Xbox 360 graphics processor codenamed: XENOS. some details

wireframe said:
tEd said:
pc999 said:
I had posted this on the other thread but once you are talking about it...

Anyone wants to coment this

So yes, if programmed for correctly, the Xbox 360 GPU is capable of 96 billion shader operations per second.

http://www.hardocp.com/article.html?art=NzcxLDM=

...yes it's the same shit as nvidias 136 shader ops/sec

If he at least would have explained how they count the shader ops but no , just a stinky number

I think HardOCP mixed this one up and the number of shader ops the C1/R500/Xenos/<insert interesting name here> can do is 48 Billion per second. Let me explain why.

48 Billion ops per second is what was first reported. However, if anyone took the time to compute the number of ALUs times cycles they would have arrived at a number of 48*500MHz= 24 Billion ALU ops per second.

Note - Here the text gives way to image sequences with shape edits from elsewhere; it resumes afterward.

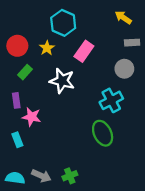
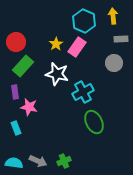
yellow arrow: (123, 17) -> (113, 16), turned 49
cyan hexagon: (63, 23) -> (84, 21), moved
yellow star: (47, 48) -> (56, 44), moved
green rectangle: (25, 72) -> (23, 66), size x1.5
cyan cross: (111, 100) -> (83, 92), moved

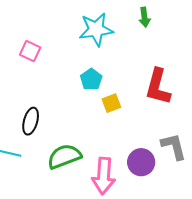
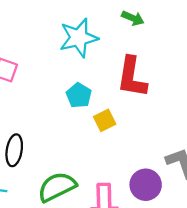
green arrow: (144, 17) -> (133, 18), turned -54
red L-shape: (158, 87) -> (132, 77), moved

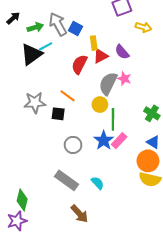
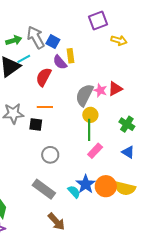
purple semicircle: (122, 52) -> (60, 62), moved
red triangle: (101, 56) -> (115, 89), moved
red semicircle: (79, 64) -> (44, 77), moved
orange line: (68, 96) -> (45, 107), turned -35
yellow circle: (100, 105) -> (90, 115), moved
blue star: (104, 140) -> (86, 184), moved
orange circle: (148, 161) -> (106, 186), moved

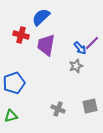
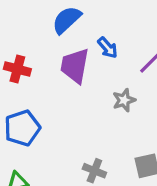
red cross: (21, 35) -> (17, 69), moved
blue arrow: (80, 48) -> (108, 48), moved

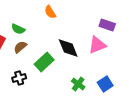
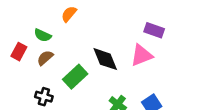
orange semicircle: (50, 12) -> (69, 14), moved, turned 72
black cross: (19, 78) -> (44, 97), turned 32

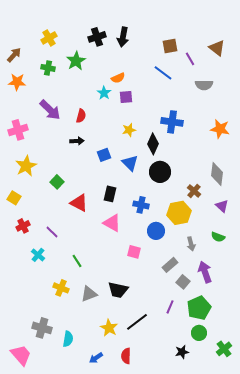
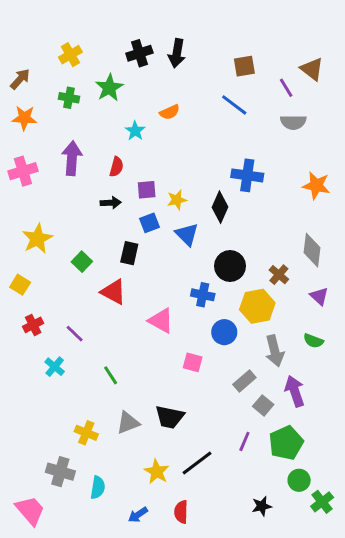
purple line: (190, 59) -> (286, 88), moved
cyan star: (104, 93) -> (135, 131), moved
purple square: (126, 97) -> (147, 190), moved
purple arrow: (50, 110) -> (72, 158), turned -130
pink cross: (18, 130) -> (23, 171), moved
yellow star: (129, 130) -> (177, 200), moved
black circle: (160, 172) -> (230, 266), moved
black rectangle: (110, 194) -> (129, 253), moved
gray arrow: (191, 244) -> (275, 351), size x1.5
yellow cross: (61, 288) -> (86, 433), moved
green circle: (199, 333) -> (299, 480), moved

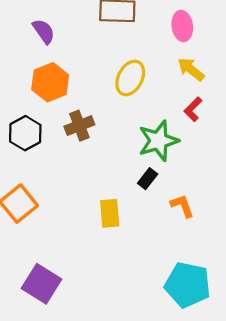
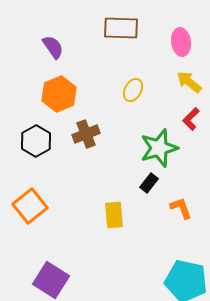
yellow ellipse: (130, 78) -> (133, 90), size x0.7

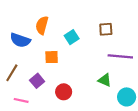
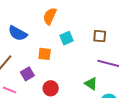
orange semicircle: (42, 25) -> (50, 16), moved

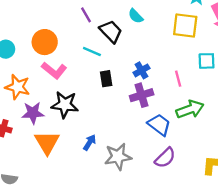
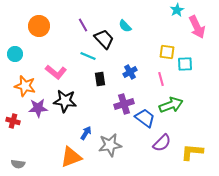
yellow square: (185, 26) -> (167, 52), moved, size x0.7
orange circle: (45, 42) -> (39, 26), moved
purple cross: (142, 95) -> (124, 104), moved
orange triangle: (47, 142) -> (71, 157), moved, turned 40
purple semicircle: (165, 158) -> (162, 143), moved

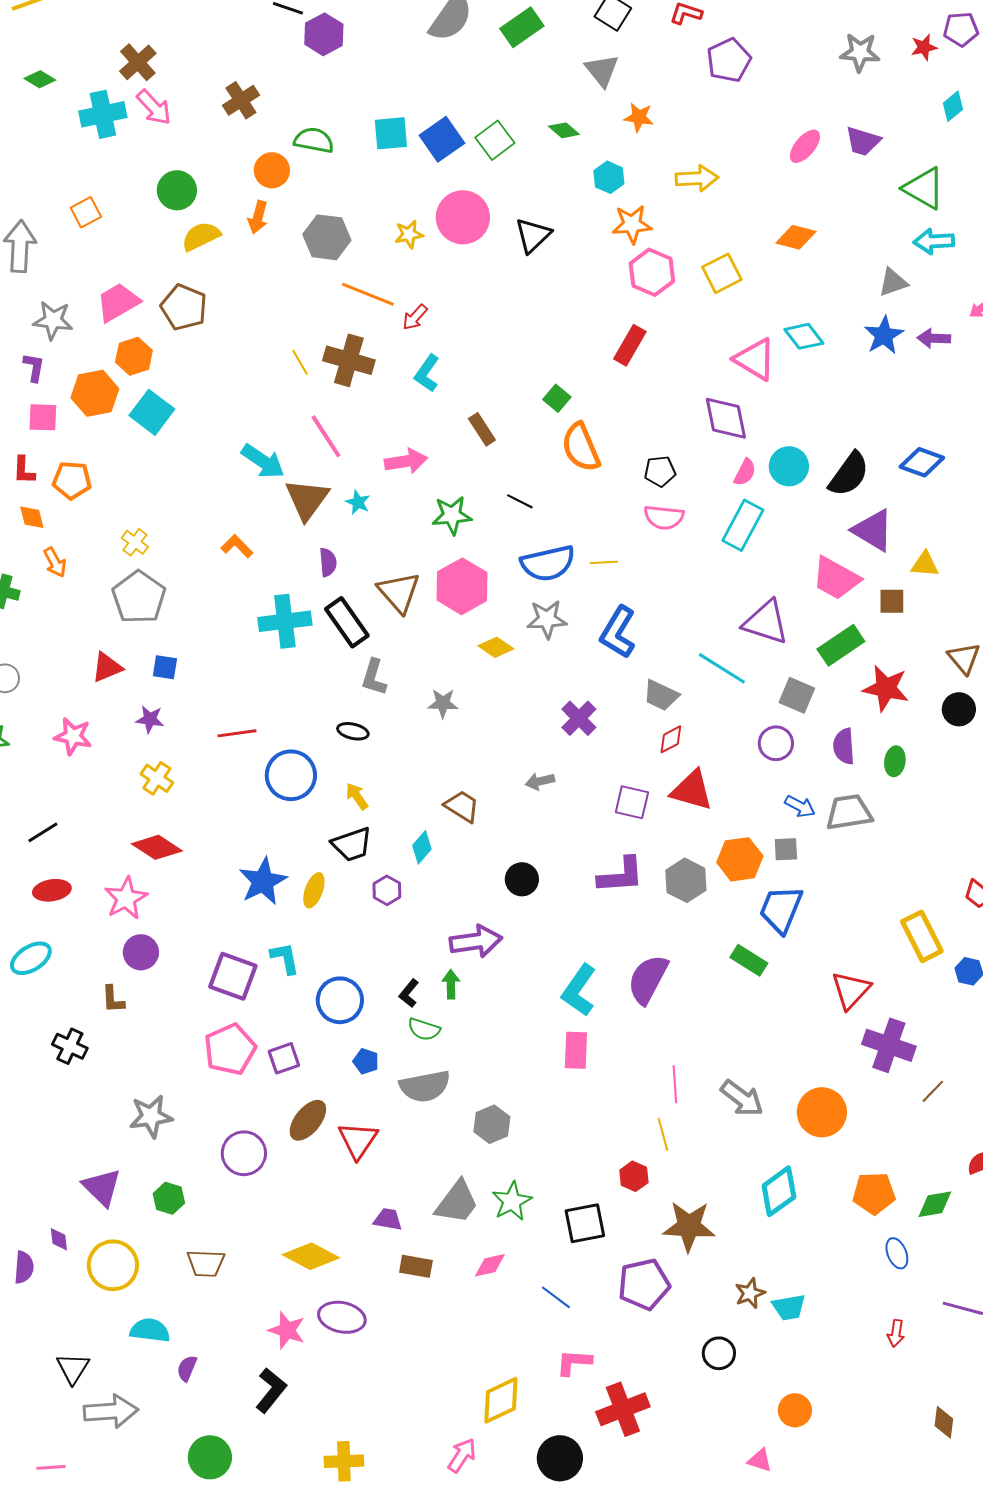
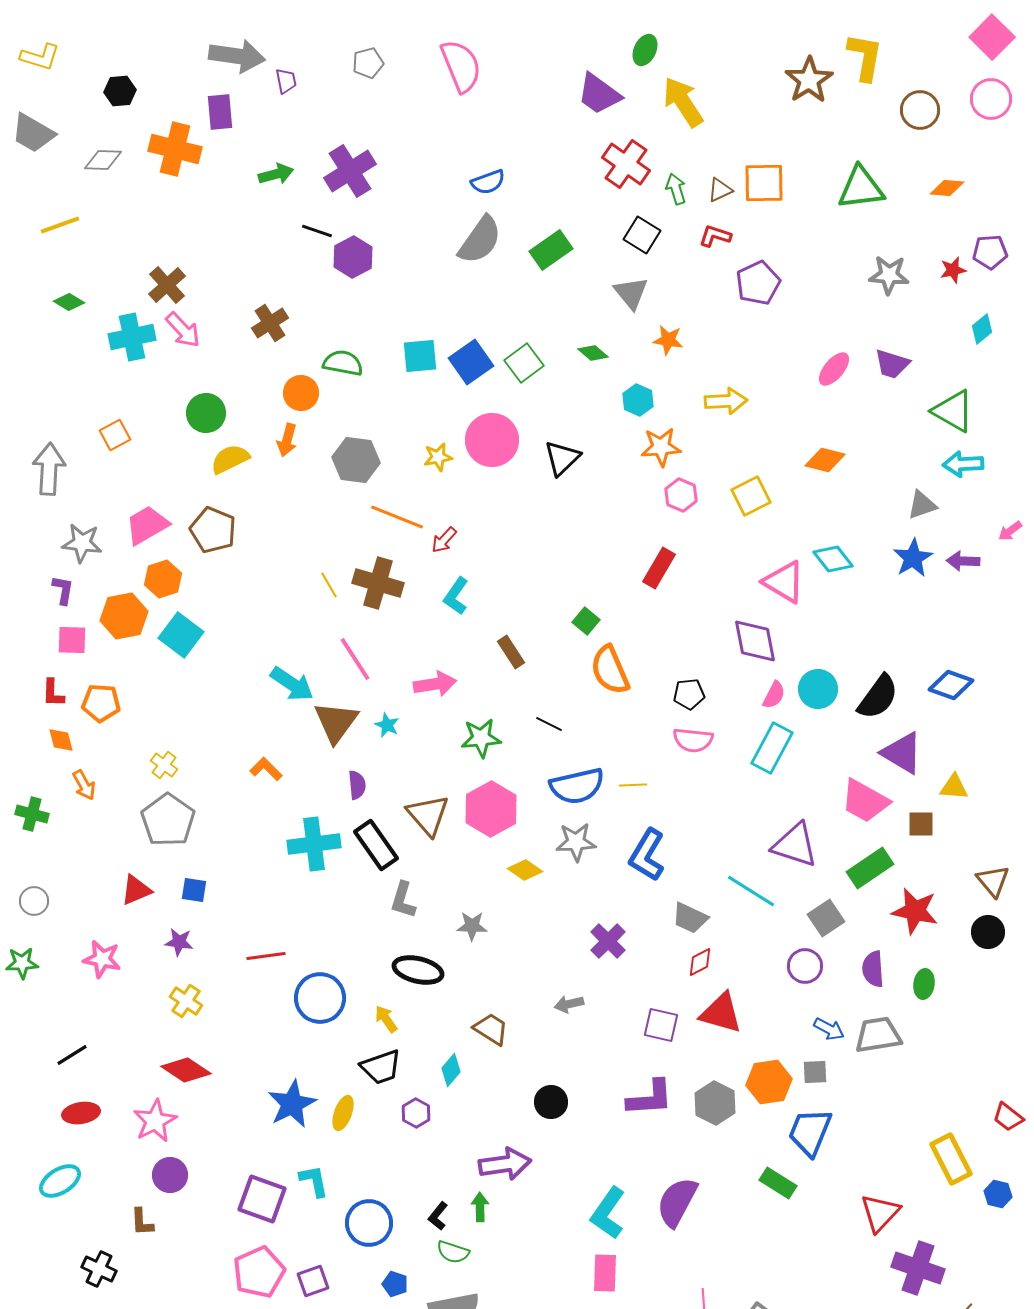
pink hexagon: (652, 272) -> (681, 495), size x0.7
gray square: (797, 695) -> (826, 918), turned 33
black ellipse: (353, 731) -> (418, 970), moved, size x1.6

I think what ATI tried to clarify is that each of the 48 parallel processing units is capable of two ops per cycle. This gives us 48*2*500MHz= 48 billion ops per second.

Of course I could be wrong and the total number of ops just doubled from what was known before. This would be significant because it would make the C1/R500 a theoretically more capable shader processor than Nvidia's/Sony's RSX.

But I doubt they would give out the wrong number (48 billion) by mistake like that. Would be a major cock-up.

Just want to sneak in a comment that these theoretical numbers may be very bad for comparing the two competitors. The same goes for their CPUs. Not only are these theoretical maximum performance numbers and what really matters with something like a console is how close to the optimum you can operate. Look at the Pentium 4 as an extreme example. It has very high theoreticals and can even back them up in specialized benchmarking tests, but when multiple types of code/data need to be processed and the CPU cannot dedicate itself to one task, look what happens. Performance plummets and a design like the Athlon 64 keeps on trucking. It will be very interesting to see how close these machines are and how close the software will be (noting that software will probably look and play very similarly unless one machine offers something substantial above the others).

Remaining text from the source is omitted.